The pool of hedge funds’ client money held by Lehman Brothers International when it entered bankruptcy administration includes not only segregated monies in segregated accounts but also all identifiable client money in the firm's house accounts, ruled a panel of the UK Court of Appeals, and that such pool should be distributed on a claims basis. The pool arose under Financial Services Authority rules, implemented under the Financial Services and Markets Act, and fashioned to comply with the MiFID Directive in relation to client money held by investment firms. CRC Credit Fund Limited v. GLG Investments PLC Sub Fund: European Equity Fund, UK Court of Appeal, Case No: A2/2010/0113,0114,0119,0121,
The court held that a statutory trust arose on the receipt of funds. A client would have no knowledge which approach a particular firm was adopting with regard to client funds, said the court, and it was unlikely that the FSA intended that there should be two categories of client. The fact that some funds were segregated and some were not was simply a matter of administrative flexibility and was not intended to affect clients' substantive rights. It was thus proper to pool both client money in the segregated accounts and identifiable client money in other accounts.

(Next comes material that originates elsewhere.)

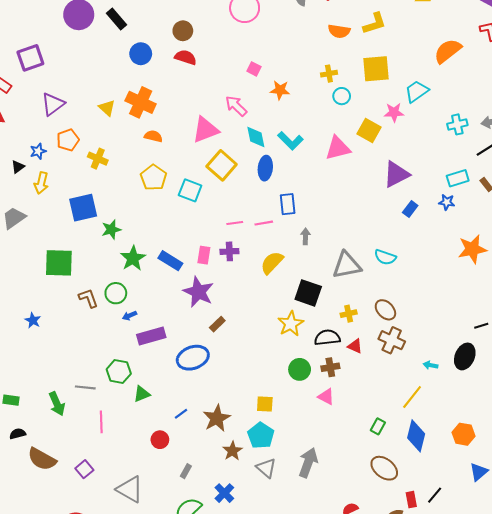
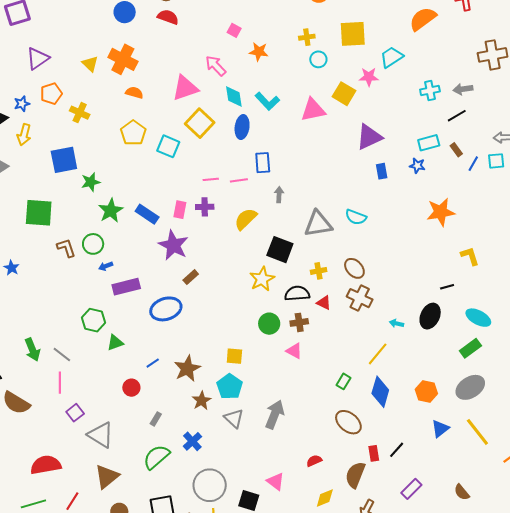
blue rectangle: (410, 209) -> (382, 171), turned -49
gray line: (85, 387) -> (62, 354), moved, turned 30
pink line: (101, 422) -> (60, 383), moved
purple square: (84, 469) -> (75, 413), moved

There is no requirement in MiFID as to what should happen to client money once a firm enters insolvency save that which is implicit in the MiFID requirement to safeguard client funds. Thus, while MiFID does not directly confront the issue of whether if a firm fails client monies are to be pooled, the court found that it is implicit in safeguarding the assets
of clients that the clients should all share in the remaining assets. The court further stated that it was open to the FSA to determine that the failure of the firm should be treated as a common misfortune in which those who had claims to the recovery of client money should share without distinction.
In his concurring opinion, Lord Neuberger noted that, while it is true that the MiFID Directive nowhere refers to the creation of a trust, that was irrelevant given that the Directive is intended to apply across the EU to all member states and the concept of a trust is not familiar in civil law jurisdictions. Quite apart from this, Lord Neuberger concluded that the MiFID prohibition on a firm using client money for its own purposes is enough to create a trust in English law. Further, Lord Neuberger noted the MiFID reference to securities and funds entrusted to a firm by a client.
Lord Neuberger said that treating clients of a firm as "in it together", and pooling client money to be paid out to all clients, is appropriate since the two groups of clients were intended to be treated similarly, rather than face a degree of randomness. The alternative approach would be that clients with money in house accounts would enjoy less protection than that enjoyed by clients with money in segregated accounts. Yet all clients who deposit money with firms for MiFID business are intended to receive protection which complies with the Directive, reasoned Lord Neuberger, who views a single and consistent level of protection as the general thrust of MiFID, whose purpose is to maximize client protection and ensure that client money is protected as soon as it is paid into an account by the firm.